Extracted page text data
----

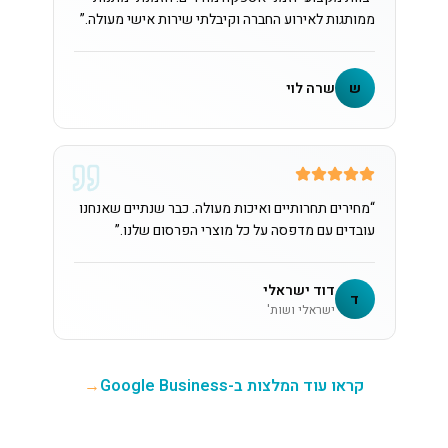
ממותגות לאירוע החברה וקיבלתי שירות אישי מעולה.
”
ש
שרה לוי
“
מחירים תחרותיים ואיכות מעולה. כבר שנתיים שאנחנו
עובדים עם מדפסה על כל מוצרי הפרסום שלנו.
”
דוד ישראלי
ד
ישראלי ושות'
קראו עוד המלצות ב-Google Business
→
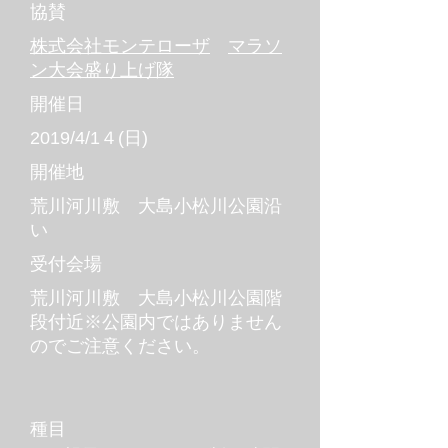
協賛
株式会社モンテローザ
マラソ
ン大会盛り上げ隊
開催日
2019/4/1４(日)
開催地
荒川河川敷 大島小松川公園沿
い
受付会場
荒川河川敷 大島小松川公園階
段付近※公園内ではありません
のでご注意ください。
種目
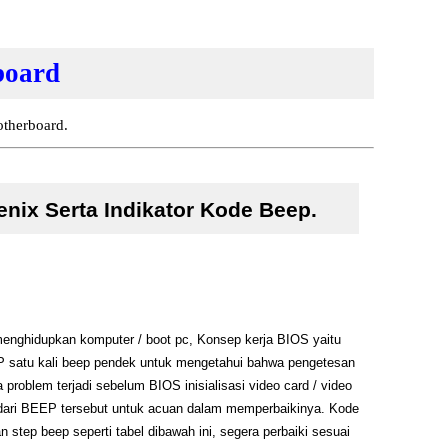
board
otherboard.
nix Serta Indikator Kode Beep.
 menghidupkan komputer / boot pc,
Konsep kerja BIOS
yaitu
 satu kali
beep
pendek untuk mengetahui bahwa pengetesan
a problem terjadi sebelum BIOS inisialisasi
video
card / video
 dari BEEP tersebut untuk acuan dalam memperbaikinya.
Kode
ep beep seperti tabel dibawah ini, segera perbaiki sesuai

----

*Task brief*
Scan the entries above and return each line that holds "untuk".

*Finished exercise*
pendek untuk mengetahui bahwa pengetesan
 dari BEEP tersebut untuk acuan dalam memperbaikinya.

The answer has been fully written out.